The House healthcare debacle didn’t have to be this way — here’s what Paul Ryan could have done instead

On Friday, Speaker of the House Paul Ryan’s crumbling halfway house — known officially as the American Health Care Act — definitively collapsed.

So far, the standard tactic among Republican leadership and the mainstream media has been to point fingers at the House Freedom Caucus and blame them for obstinately blocking the bill. But this is laughable and untrue. The repeal and replace movement didn’t have to wind up in the mess it did on Friday, and pundits and politicians alike need to take a long, hard look at the facts.

In the 114th Congress, Republicans passed the Restoring Americans’ Health Care Freedom Act, which repealed much of Obamacare. The bill delivered on most fronts: It gutted most of Obamacare’s taxes, it erased its tax and cost-sharing subsidies, it blocked Medicaid’s two-year window for expansion, and it cancelled the individual and employer mandates.

At the time, Ryan praised the bill in a press release: “We have shown now that there is a clear path to repealing Obamacare without 60 votes in the Senate,” he said. “So next year, if we’re sending this bill to a Republican president, it will get signed into law.”

But this bill didn’t wind up making it to President Trump’s desk. What Republicans tried to send him instead was a new version of the Affordable Care Act, with an ‘H’ added to the acronym.

The bill established what is essentially a new entitlement program through the use of refundable tax credits. It retained, though delayed, Obamacare’s “Cadillac tax.” It replaced one individual mandate with another. And it allowed the states to keep enrolling people in Medicaid until Dec. 31, 2019 — by which time, presidential election season will have rolled around again and Democrats will have made reinstating Medicaid expansion a major campaign issue.

The bill also fell far short of repealing Obamacare’s regulatory structure in Title I of the law. The Heritage Foundation has noted that these regulations are responsible for 44 percent to 68 percent of premium increases. While House Republican leadership did eventually include the so-called “essential health benefits” in the bill, they refused to repeal Obamacare’s community rating provision, which is a major cost-driver for premiums.

Conservatives put Republicans in the House in 2010, the Senate in 2014 and the White House in 2016 — all on the understanding that Republicans would keep their promises to really repeal Obamacare.
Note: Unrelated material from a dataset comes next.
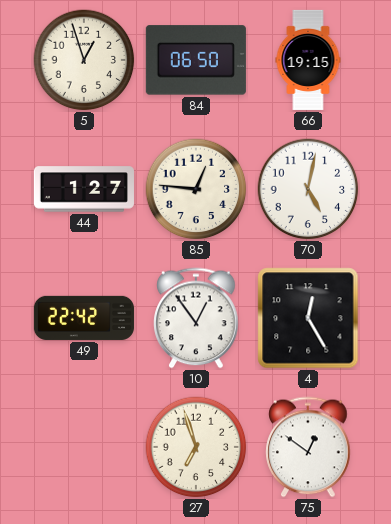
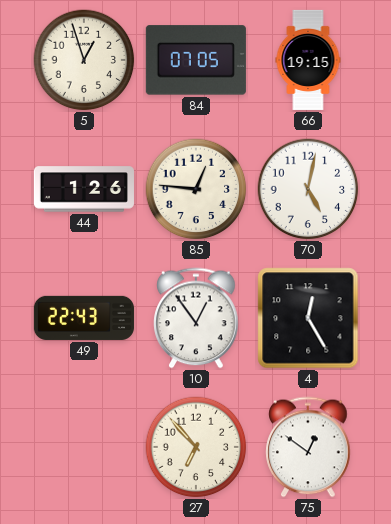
84: 06:50 -> 07:05
44: 1:27 -> 1:26
49: 22:42 -> 22:43
27: 6:57 -> 6:53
As late as January of this year, congressional Republicans continued to reiterate these promises. But Ryan’s bill tried to do Obamacare better than the Democrats did — it was more big government.

It should surprise no one, then, that the House Freedom Caucus opposed the bill as it was written. They are not simply being intransigent or obstinate. The American Health Care Act is a complete betrayal of everything that Republicans said they could deliver in 2016. It ignores the frustration of millions of Americans tired of mounting premiums, closing co-ops and broken promises. The Freedom Caucus is simply holding the rest of the party to their words.

All Ryan needed to do was follow through, perhaps add Title I to the bill and elements of the replace plan that conservatives support, and spearhead the Restoring Americans’ Health Care Freedom Act, as he said his plan was under a Republican president — but that was when most people thought Hillary Clinton would win. Sticking to the plan would have paved the way for Republicans to tackle tax reform and other key policy issues. It would have increased trust in their leadership and shown the country that they knew how to govern.

But instead of choosing to stay the course and use members’ votes for the bill under President Barack Obama, he tried to twist the arms of the Freedom Caucus to support an Obamacare-like bill.

The week prior to the vote, 1,000 conservative grassroots activists stormed Congress to make it clear that they would accept no less than a full repeal. House Republicans ignored them — and Friday we saw the result. Representatives must do what the people hired them to do and actually represent their constituents. Failure to do so not only means failure politically, it means failure as a leader.

As Ryan and House Republican leadership struggle to regroup over the weeks to come, they must learn from their massive mistake.